Kathy Niakan, a researcher at The Francis Crick Institute in London, applied to the Human Fertilisation and Embryology Authority (HFEA), asking to lift restrictions on human gene editing.
If HFEA grants approval, the Crick’s work will be for research only and “will not have a clinical application,” the scientists said. The embryos will not be implanted to progress into a pregnancy.
The researchers said results will help them understand how a healthy human embryo develops, and “this knowledge may improve embryo development after in vitro fertilisation (IVF) and might provide better clinical treatments for infertility.” The work also has “tremendous potential for stem cell research, which will have benefits and advances in many different fields of medicine,” they added.
CRISPR
Niakan said the institute wants to use newly-developed CRIPSR-Cas9 technology to make specific changes to the genome. “By applying more precise and efficient methods in our research we hope to require fewer embryos and be more successful than the other methods currently used.
"Importantly, in line with HFEA regulations, any donated embryos would be used for research purposes only.

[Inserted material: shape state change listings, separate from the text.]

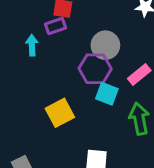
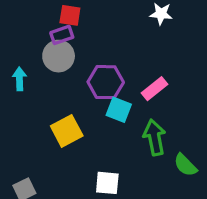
cyan arrow: (32, 45) -> (19, 79), moved
gray circle: (105, 45) -> (59, 56), moved

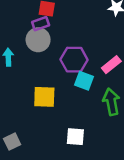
yellow square: (67, 131) -> (44, 97), turned 30

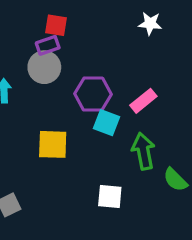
white square: (75, 137) -> (110, 197), moved

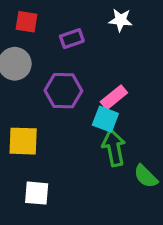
purple rectangle: (48, 45) -> (72, 39), moved
cyan square: (106, 123) -> (105, 119), moved
white square: (110, 197) -> (37, 193), moved

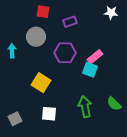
white star: (121, 20) -> (111, 13), moved
yellow square: (23, 141) -> (41, 83), turned 30
green arrow: (114, 148) -> (85, 107), moved

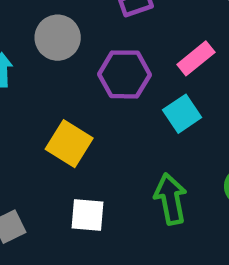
pink rectangle: (95, 57) -> (196, 58), moved
cyan square: (90, 70) -> (182, 114), turned 35

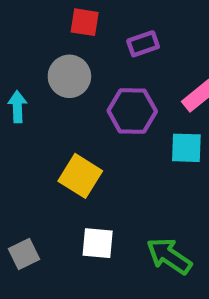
cyan square: (182, 114) -> (186, 148), turned 36
green arrow: (171, 199) -> (169, 256), moved, turned -45

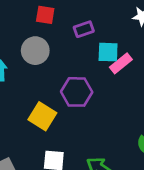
purple hexagon: (132, 111) -> (77, 92), moved
cyan square: (186, 148) -> (108, 52), moved

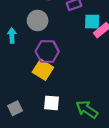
purple hexagon: (77, 92) -> (47, 52), moved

These embryos would be donated by informed consent and surplus to IVF treatment."
The CRISPR-Cas9 technique allows more precise editing than previous methods, including “knocking-in” genes.
Expert reaction
Under UK regulations, the work proposed by the Crick – if approved – would be done in a lab with surplus IVF embryos which would otherwise be destroyed.
“In the proposed study, the first if its kind in the UK, the activity of specific human genes will be altered using CRISPR/Cas9 genome editing tools,”said Bruce Whitelaw, Professor of Animal Biotechnology at the University of Edinburgh. “Similar studies have already been done in mice. But mice are not humans, and to have a realistic chance of having more, healthy IVF pregnancy outcomes, researchers must do human embryo research.
“The recent Hinxton Group consensus statement highlighted that genome editing technology has tremendous value as a tool to address fundamental questions in human biology. The current application to the HEFA illustrates that British science aims to embrace the opportunity to use genome editing technology to enhance medicine.”
Most national regulators currently ban gene editing in humans, but scientists from Sun Yat-sen University in China claimed in Protein & Cell in May this year to have edited the genomes of non-viable human embryos.
‘Ethical questions’
In August, a joint statement from the Wellcome Trust, Medical Research Council, Association of Medical Research Charities, and other groups said they support the current use of genome editing in preclinical biomedical research, but extending its scope requires careful thought.
“Within the UK, this research may involve the use of somatic (non-reproductive) or germ cells, including human embryos up to 14 days old – within the confines of the HFE Act 2008 – where appropriately justified and supported by rigorous scientific and ethical review.
“We believe that genome editing technologies may hold significant potential for clinical application in the future; and we would be open to supporting the development of new therapeutic approaches should the evidence from research advance sufficiently to justify their use.”
The groups said they recognise future potential to use genome editing in a clinical context using human embryos, although “this is prohibited by law in the UK and unlikely to be permissible in other European jurisdictions at present.”
Ethical and regulatory questions surrounding this research should be explored by scientific experts and the public before decisions are made about clinical applications, they said.